With more than 4 million people having lost power, many areas dealing with dangerous flooding and major transportation systems still not at full speed, much of the U.S. East Coast has plenty to do get past the effects of the former Hurricane Irene. Here is a look at this and other stories that CNN plans to follow this week:
Flooding a concern after Irene
The U.S. government estimated that the cost from wind damage alone from Irene - which made its first U.S. landfall as a hurricane Saturday morning in North Carolina before slamming into New Jersey on Sunday morning - is expected to top $1 billion.
Wind damage isn't the only problem. Flooding is expected to get worse Monday morning in the area of Vermont's capital, where water could rise as high as 20 feet - above the 17.5 feet that led to substantial flooding in May in Montpelier. Flood warnings and watches were in effect Sunday night for much of the Northeast, and people in parts of North Carolina are dealing with homes left awash by storm surges and overflowing rivers.

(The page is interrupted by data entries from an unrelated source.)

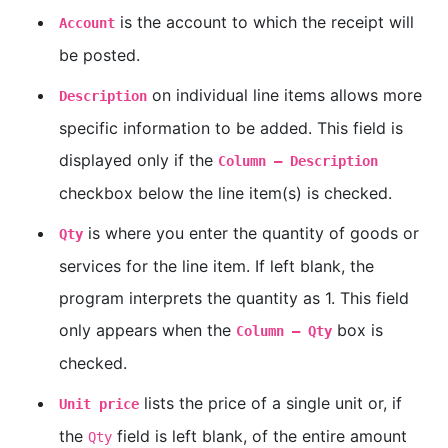
is the account to which the receipt will
Account
be posted.
on individual line items allows more
Description
specific information to be added. This field is
displayed only if the
Column — Description
checkbox below the line item(s) is checked.
is where you enter the quantity of goods or
Qty
services for the line item. If left blank, the
program interprets the quantity as 1. This field
only appears when the
box is
Column — Qty
checked.
lists the price of a single unit or, if
Unit price
the
field is left blank, of the entire amount
Qty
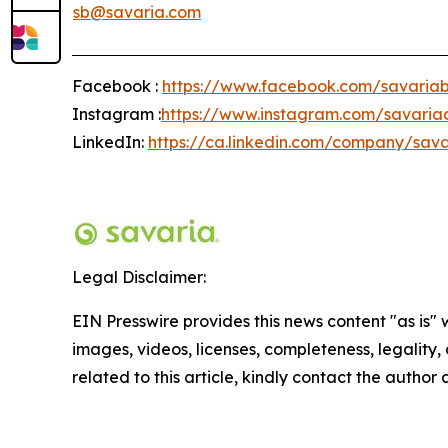
sb@savaria.com
Facebook :
https://www.facebook.com/savariab
Instagram :
https://www.instagram.com/savaria
LinkedIn:
https://ca.linkedin.com/company/sava
Legal Disclaimer:
EIN Presswire provides this news content "as is" 
images, videos, licenses, completeness, legality, o
related to this article, kindly contact the author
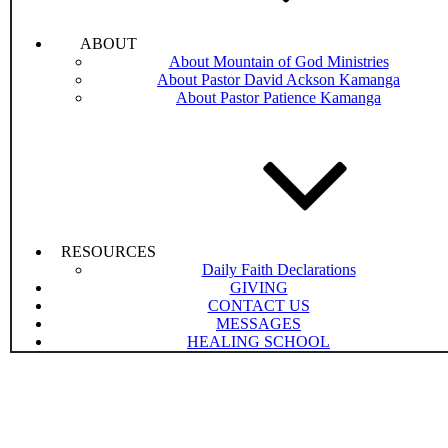
ABOUT
About Mountain of God Ministries
About Pastor David Ackson Kamanga
About Pastor Patience Kamanga
RESOURCES
Daily Faith Declarations
GIVING
CONTACT US
MESSAGES
HEALING SCHOOL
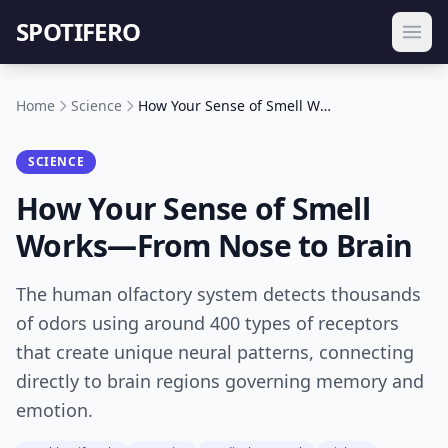
SPOTIFERO
Home
Science
How Your Sense of Smell Works—From Nose to Brain
SCIENCE
How Your Sense of Smell
Works—From Nose to Brain
The human olfactory system detects thousands
of odors using around 400 types of receptors
that create unique neural patterns, connecting
directly to brain regions governing memory and
emotion.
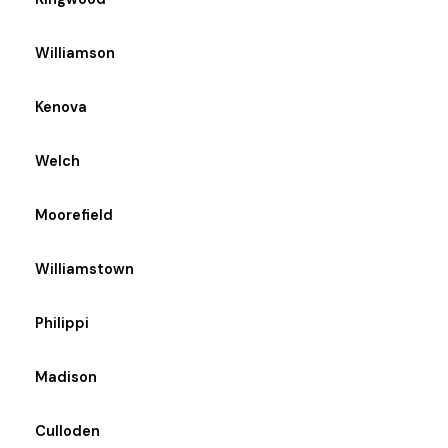
Williamson
Kenova
Welch
Moorefield
Williamstown
Philippi
Madison
Culloden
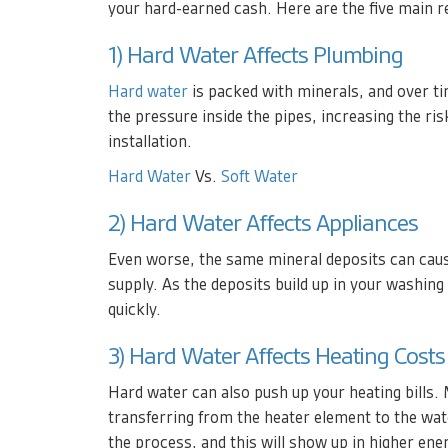
your hard-earned cash. Here are the five main 
1) Hard Water Affects Plumbing
Hard water
is packed with minerals, and over tim
the pressure inside the pipes, increasing the ris
installation.
Hard Water
Vs.
Soft Water
2) Hard Water Affects Appliances
Even worse, the same mineral deposits can caus
supply. As the deposits build up in your washing
quickly.
3) Hard Water Affects Heating Costs
Hard water can also push up your heating bills. 
transferring from the heater element to the wat
the process, and this will show up in higher ener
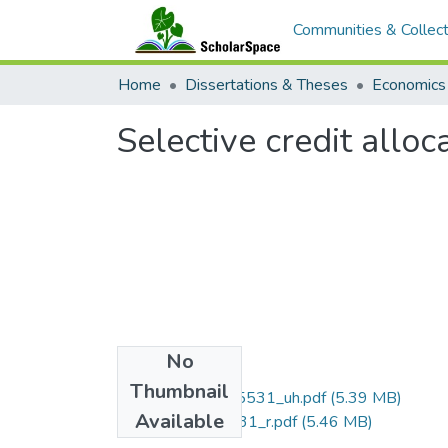
Communities & Collect
Home
Dissertations & Theses
Economics
Selective credit allo
No
Files
Thumbnail
uhm_phd_9615531_uh.pdf
(5.39 MB)
Available
uhm_phd_9615531_r.pdf
(5.46 MB)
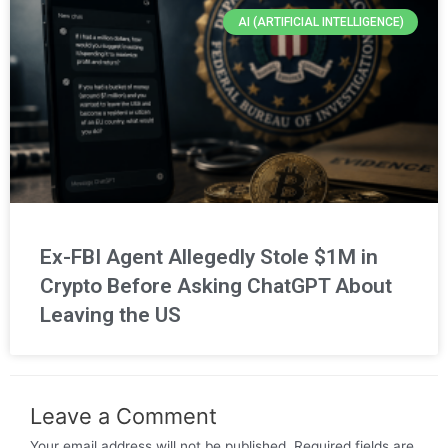
AI (ARTIFICIAL INTELLIGENCE)
Ex-FBI Agent Allegedly Stole $1M in
Crypto Before Asking ChatGPT About
Leaving the US
Leave a Comment
Your email address will not be published.
Required fields are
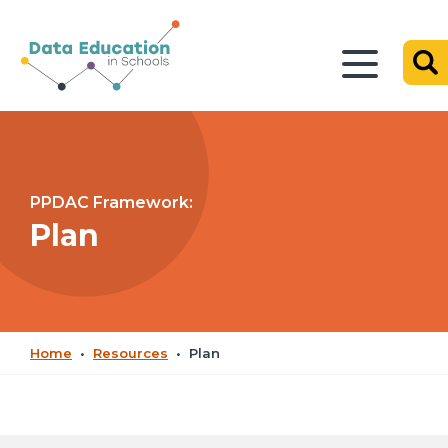
PPDAC Framework:
Plan
Home
•
Resources
•
Plan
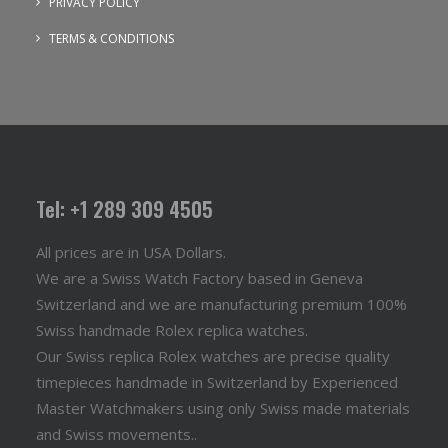
PRIVACY POLICY
TERMS & CONDITIONS
Tel: +1 289 309 4505
All prices are in USA Dollars.
We are a Swiss Watch Factory based in Geneva
Switzerland and we are manufacturing premium 100%
Swiss handmade Rolex replica watches.
Our Swiss replica Rolex watches are precise quality
timepieces handmade in Switzerland by Experienced
Master Watchmakers using only Swiss made materials
and Swiss movements..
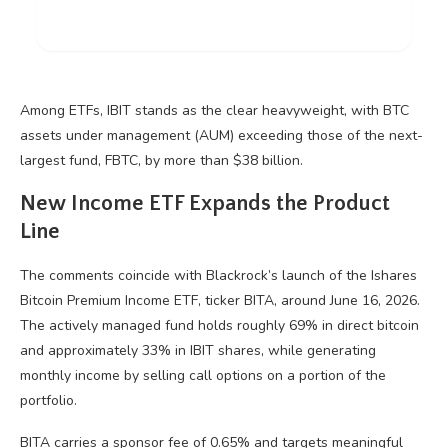
Among ETFs, IBIT stands as the clear heavyweight, with
BTC
assets under management (AUM) exceeding those of the next-
largest fund, FBTC, by more than $38 billion.
New Income ETF Expands the Product
Line
The comments coincide with Blackrock’s launch of the Ishares
Bitcoin
Premium Income ETF, ticker BITA, around June 16, 2026.
The actively managed fund holds roughly 69% in direct
bitcoin
and approximately 33% in IBIT shares, while generating
monthly income by selling call options on a portion of the
portfolio.
BITA carries a sponsor fee of 0.65% and targets meaningful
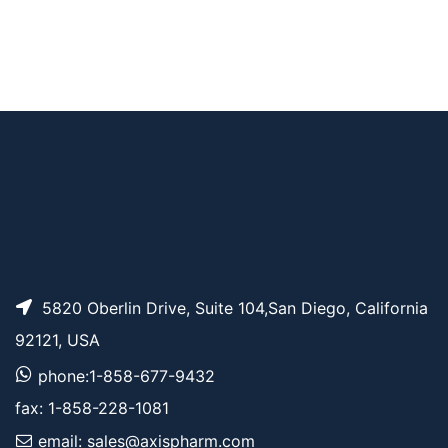
Norbornene-PEG7-P
AP10582
Pricing
yrene
AP10711
Pricing
BCN-PEG2-TAMRA
5820 Oberlin Drive, Suite 104,San Diego, California
92121, USA
phone:1-858-677-9432
fax: 1-858-228-1081
email: sales@axispharm.com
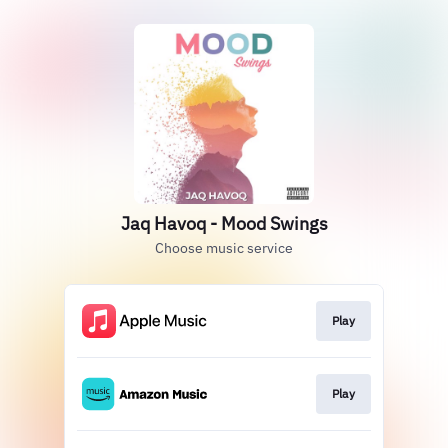
Jaq Havoq - Mood Swings
Choose music service
Play
Play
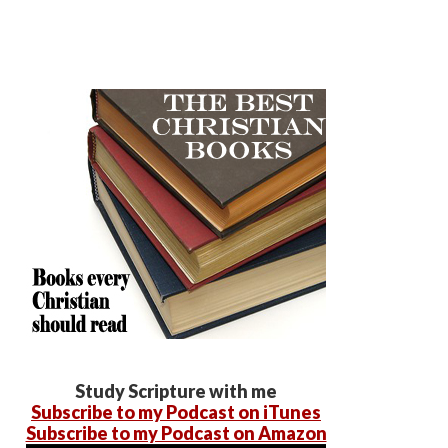
Study Scripture with me
Subscribe to my Podcast on iTunes
Subscribe to my Podcast on Amazon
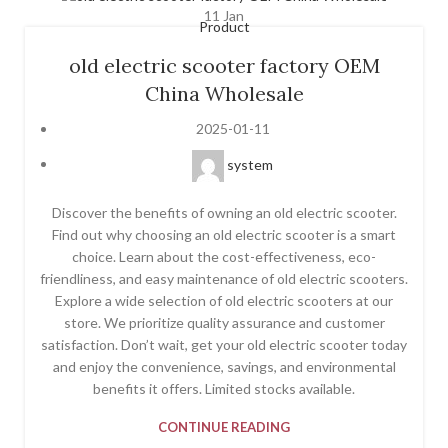
11
Jan
Product
old electric scooter factory OEM
China Wholesale
2025-01-11
system
Discover the benefits of owning an old electric scooter.
Find out why choosing an old electric scooter is a smart
choice. Learn about the cost-effectiveness, eco-
friendliness, and easy maintenance of old electric scooters.
Explore a wide selection of old electric scooters at our
store. We prioritize quality assurance and customer
satisfaction. Don’t wait, get your old electric scooter today
and enjoy the convenience, savings, and environmental
benefits it offers. Limited stocks available.
CONTINUE READING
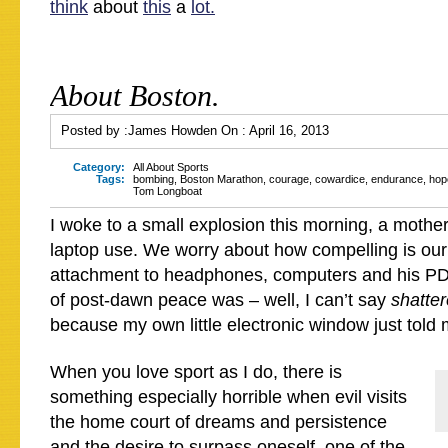
think
about
this
a
lot.
About Boston.
Posted by :
James Howden
On :
April 16, 2013
Category:
All About Sports
Tags:
bombing
,
Boston Marathon
,
courage
,
cowardice
,
endurance
,
hop
Tom Longboat
I woke to a small explosion this morning, a mothe
laptop use. We worry about how compelling is our
attachment to headphones, computers and his PDA
of post-dawn peace was – well, I can’t say
shatte
because my own little electronic window just told
When you love sport as I do, there is
something especially horrible when evil visits
the home court of dreams and persistence
and the desire to surpass oneself, one of the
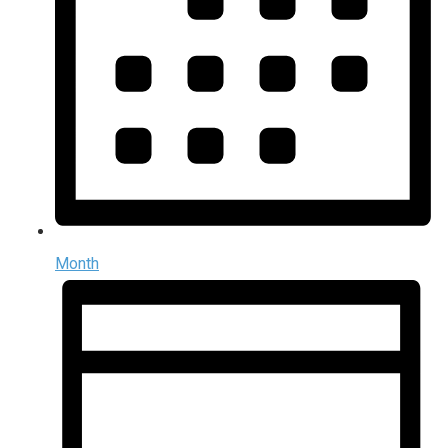
Month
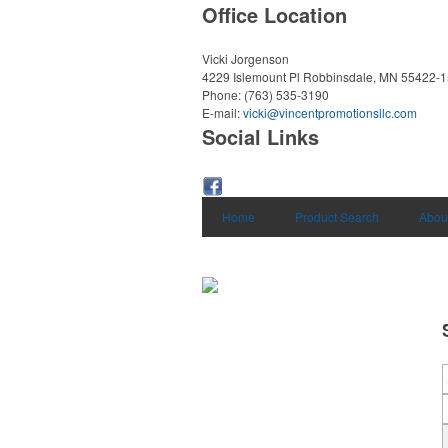
Office Location
Vicki Jorgenson
4229 Islemount Pl
Robbinsdale, MN 55422-
Phone:
(763) 535-3190
E-mail:
vicki@vincentpromotionsllc.com
Social Links
Home
Product Search
Abou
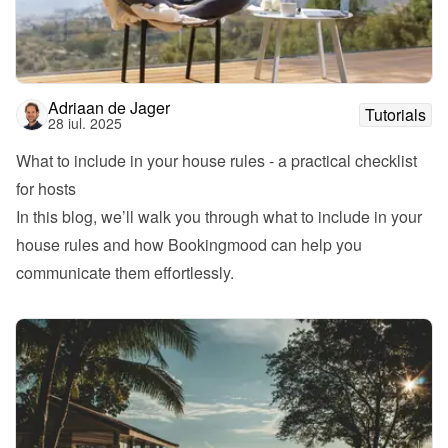
Adriaan de Jager
Tutorials
28 iul. 2025
What to include in your house rules - a practical checklist 
for hosts
In this blog, we’ll walk you through what to include in your 
house rules and how Bookingmood can help you 
communicate them effortlessly.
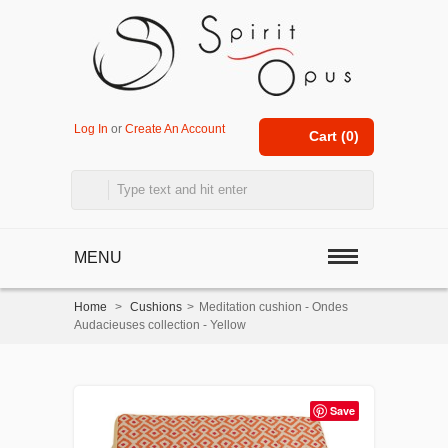
Log In
or
Create An Account
Cart (
0
)
MENU
Home
>
Cushions
>
Meditation cushion - Ondes
Audacieuses collection - Yellow
Save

Many closed airports and subway systems will resume operations on Monday, but some slower than others: Though New York's LaGuardia airport will open to arrivals and departures at 7 a.m. ET Monday, John F. Kennedy and Newark Liberty airports will reopen to arrivals only on Monday morning, with departures not resuming until noon.
Tidal storm surges and overflowing, fast-moving rivers left homes in North Carolina and points northward awash. Flood warnings and watches were in effect Sunday night for much of New Jersey, Pennsylvania, eastern New York, Connecticut, Massachusetts, Vermont, New Hampshire and Maine.
Typhoon targets Taiwan, China
The slow-moving and deadly Typhoon Nanmadol is expected to turn to China after crossing over Taiwan on Monday.
The storm killed at least seven people in the Philippines late last week, including two children who died in a landslide.
Rebels head to Gadhafi's hometown
After capturing much of Libya's capital last week, rebels are advancing toward Moammar Gadhafi's hometown of Sirte.
Gadhafi, who ruled Libya for four decades, and his family are fugitives, hunted by the rebel forces that toppled his government after a six-month revolt backed by Western airpower. Rebel fighters picked through his family's seaside homes on Sunday, finding high-end stereo equipment, hot tubs and wines valued at hundreds of dollars a bottle.
Rebel spokesman Shamsuddin Ben Ali said rebel forces have taken over the western Libyan city of Ben Jawad, about 100 miles east of Gadhafi's hometown. And a senior rebel military official said about 14,000 rebel fighters were ready to "liberate" Sirte, but have given Gadhafi forces there until Monday to disarm and let the rebels enter the city peacefully.
Petraeus retiring from Army on Wednesday
U.S. Army Gen. David Petraeus, an architect of modern-day counterinsurgency operations who was the top U.S. commander in Iraq and Afghanistan, will retire from the Army on Wednesday as he prepares to become the next Central Intelligence Agency director.
Petraeus is scheduled to become CIA director on September 6, having been confirmed to the post over the summer.
Once the top U.S. commander in Iraq, he took over U.S. and NATO forces in Afghanistan in July 2010 after a Rolling Stone magazine article prompted the resignation ofÂ Gen. Stanley McChrystal. After being confirmed to the CIA post, Petraeus transferred his authority in Afghanistan to Marine Corps Gen. John Allen last month.
U.S. Open begins Monday, despite Irene
Top-ranked Novak Djokovic will try to get his third Grand Slam title of the year, bringing a 57-2 record for 2011 into the U.S. Open in New York this week.
The tournament begins Monday at the Billie Jean King National Tennis Center, which organizers said was spared major damage when Irene came through on Sunday.
In women's singles, top-ranked Caroline Wozniacki is looking for her first Grand Slam title.